OPINION: Guest writer

OPINION | RANDY L. HYDE: Love thy neighbor

For the good of all, get the shot

A picture and caption on the front page of the April 25 Arkansas Democrat-Gazette caught my eye and, I admit, got my blood boiling.

The picture is of a pastor in Tuckerman sitting on his front porch bench with a wry smile on his face. The caption says he "would not encourage his congregation to get the vaccines that he calls unproven. 'People don't want to take something or do something because someone said you got to do this.'"

Poor grammar aside, I find his attitude appalling and, frankly, unbiblical.

I sat on my response to this for a few days, wondering if my feelings might moderate a bit, or that my blood might cool. No, that didn't happen. I wonder if that pastor has ever read Jesus' admonition concerning the Great Commandment: that we are to love God with all our heart, mind, and soul, and our neighbor as ourselves.

And lest we think Jesus was the originator of this idea, you will find it firmly ensconced in the Hebrew scriptures as well. It seems to me that one way for us to love our neighbor is to care for that person's health and welfare.

I saw a drawing some weeks ago that depicted a conversation between a mother and daughter. The little girl asked her mommy what the scar was on the upper part of her arm. "It's from my smallpox vaccination," she replied. "Why don't I have one?" her daughter asked. "Because it worked," was the reply.

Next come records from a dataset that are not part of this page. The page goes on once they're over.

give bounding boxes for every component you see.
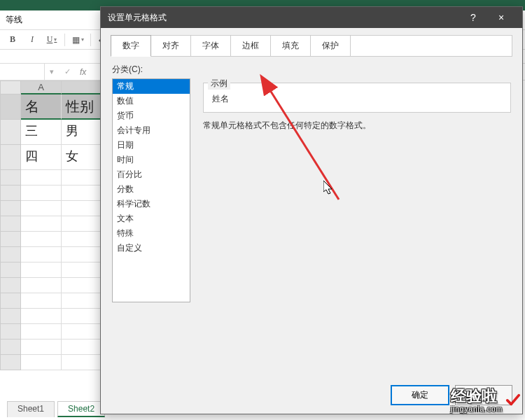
row-header[interactable] (0, 309, 21, 324)
row-header[interactable] (0, 278, 21, 293)
dialog-body: 数字 对齐 字体 边框 填充 保护 分类(C): 常规 数值 货币 会计专用 日… (101, 28, 522, 414)
category-fraction[interactable]: 分数 (113, 182, 190, 197)
tab-align[interactable]: 对齐 (151, 36, 191, 56)
row-header-3[interactable] (0, 145, 21, 170)
cell-A2[interactable]: 三 (21, 120, 62, 145)
cell[interactable] (21, 293, 62, 309)
name-box[interactable] (0, 64, 45, 80)
cell-A1[interactable]: 名 (21, 94, 62, 120)
row-header-1[interactable] (0, 94, 21, 120)
watermark: 经验啦 jingyanla.com (451, 386, 521, 413)
example-value: 姓名 (211, 89, 503, 106)
check-icon (505, 392, 521, 407)
help-button[interactable]: ? (459, 12, 487, 23)
sheet-tab-1[interactable]: Sheet1 (7, 401, 55, 417)
italic-button[interactable]: I (25, 33, 39, 47)
cell[interactable] (21, 278, 62, 293)
tab-number[interactable]: 数字 (111, 35, 151, 57)
cell-A3[interactable]: 四 (21, 145, 62, 170)
cell[interactable] (21, 262, 62, 278)
separator (90, 34, 91, 46)
check-icon[interactable]: ✓ (64, 67, 71, 76)
cell[interactable] (21, 309, 62, 324)
col-header-A[interactable]: A (21, 80, 62, 94)
row-header-2[interactable] (0, 120, 21, 145)
row-header[interactable] (0, 170, 21, 186)
chevron-down-icon: ▾ (81, 36, 84, 43)
category-date[interactable]: 日期 (113, 138, 190, 153)
category-percentage[interactable]: 百分比 (113, 167, 190, 182)
row-header[interactable] (0, 262, 21, 278)
sheet-tabs: Sheet1 Sheet2 (7, 401, 105, 417)
example-group: 示例 姓名 (203, 83, 511, 113)
category-scientific[interactable]: 科学记数 (113, 197, 190, 211)
sheet-tab-2[interactable]: Sheet2 (57, 401, 105, 417)
format-description: 常规单元格格式不包含任何特定的数字格式。 (203, 120, 511, 132)
cell[interactable] (21, 170, 62, 186)
tab-fill[interactable]: 填充 (271, 36, 311, 56)
category-general[interactable]: 常规 (113, 79, 190, 94)
format-cells-dialog: 设置单元格格式 ? × 数字 对齐 字体 边框 填充 保护 分类(C): 常规 … (100, 6, 523, 414)
category-label: 分类(C): (112, 64, 511, 76)
row-header[interactable] (0, 201, 21, 216)
dialog-tabs: 数字 对齐 字体 边框 填充 保护 (111, 35, 512, 57)
border-button[interactable]: ▦▾ (71, 33, 85, 47)
dialog-titlebar[interactable]: 设置单元格格式 ? × (101, 7, 522, 28)
row-header[interactable] (0, 247, 21, 262)
cell[interactable] (21, 355, 62, 370)
category-custom[interactable]: 自定义 (113, 241, 190, 255)
cell[interactable] (21, 340, 62, 355)
fx-label[interactable]: fx (80, 67, 86, 77)
cell[interactable] (21, 324, 62, 340)
category-text[interactable]: 文本 (113, 211, 190, 226)
category-accounting[interactable]: 会计专用 (113, 123, 190, 138)
close-button[interactable]: × (487, 12, 515, 23)
format-detail-pane: 示例 姓名 常规单元格格式不包含任何特定的数字格式。 (203, 78, 511, 302)
row-header[interactable] (0, 340, 21, 355)
cell[interactable] (21, 232, 62, 247)
dialog-content: 分类(C): 常规 数值 货币 会计专用 日期 时间 百分比 分数 科学记数 文… (111, 57, 512, 302)
font-name-label: 等线 (6, 14, 22, 26)
dialog-title: 设置单元格格式 (108, 12, 459, 24)
cell[interactable] (21, 247, 62, 262)
ok-button[interactable]: 确定 (391, 385, 449, 405)
cell[interactable] (21, 201, 62, 216)
chevron-down-icon: ▾ (54, 36, 57, 43)
tab-protect[interactable]: 保护 (311, 36, 351, 56)
formula-bar-icons: ▾ ✓ (45, 67, 76, 76)
row-header[interactable] (0, 324, 21, 340)
tab-border[interactable]: 边框 (231, 36, 271, 56)
bold-button[interactable]: B (6, 33, 20, 47)
example-label: 示例 (208, 78, 230, 90)
watermark-subtext: jingyanla.com (451, 405, 503, 413)
category-time[interactable]: 时间 (113, 153, 190, 167)
cell[interactable] (21, 186, 62, 201)
tab-font[interactable]: 字体 (191, 36, 231, 56)
chevron-down-icon[interactable]: ▾ (50, 67, 54, 76)
separator (64, 34, 65, 46)
category-listbox[interactable]: 常规 数值 货币 会计专用 日期 时间 百分比 分数 科学记数 文本 特殊 自定… (112, 78, 190, 302)
row-header[interactable] (0, 355, 21, 370)
row-header[interactable] (0, 186, 21, 201)
category-special[interactable]: 特殊 (113, 226, 190, 241)
row-header[interactable] (0, 293, 21, 309)
underline-button[interactable]: U▾ (45, 33, 59, 47)
row-header[interactable] (0, 232, 21, 247)
category-number[interactable]: 数值 (113, 94, 190, 108)
cell[interactable] (21, 216, 62, 232)
watermark-text: 经验啦 (451, 387, 497, 405)
category-currency[interactable]: 货币 (113, 108, 190, 123)
select-all-corner[interactable] (0, 80, 21, 94)
row-header[interactable] (0, 216, 21, 232)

I grew up in the era of polio, knew others who had suffered from it, heard stories from my mother of how she isolated my brothers and me from those who had been exposed to it. And I remember receiving the vaccinations, an experience I did not appreciate then but certainly do now.

I've been a Rotarian since the late 1980s when Rotary International picked up the mantle of eliminating polio throughout the world. In those 30-plus years we have made great strides in reaching our goal, but we're not quite there. Why? Because there are pockets of people in other parts of the world who distrust our motives and fight against those who administer what is not now a needle-induced vaccine but a simple drop on the tongue. They seem to think it is some Western-conceived domination plot.

I never thought I would see that happening in my own country. Fortunately, when Jonas Salk invented the vaccine, there was little resistance here in the United States. We did not hear people saying they didn't want to take it "because someone said you got to do this."

We trusted that this would provide the necessary response to a horrible, crippling disease. We gladly responded. And while polio is still found in some parts of the world, that is not true here in our country.

If you have not yet received your vaccination(s), I encourage you to do so as soon as possible. Do it, please, as an act of faith and love.

And finally, until the pandemic is ended, why resist wearing a mask in public? While you may be protected by means of a vaccination (and if you are, good for you), you might encounter someone who is not.

That person is your neighbor, and to love that neighbor is to seek his or her welfare. From my perspective, doing all you can to overcome our current pandemic is a spiritual issue ... even when your blood is boiling.


Randy L. Hyde lives in Little Rock and is a retired pastor.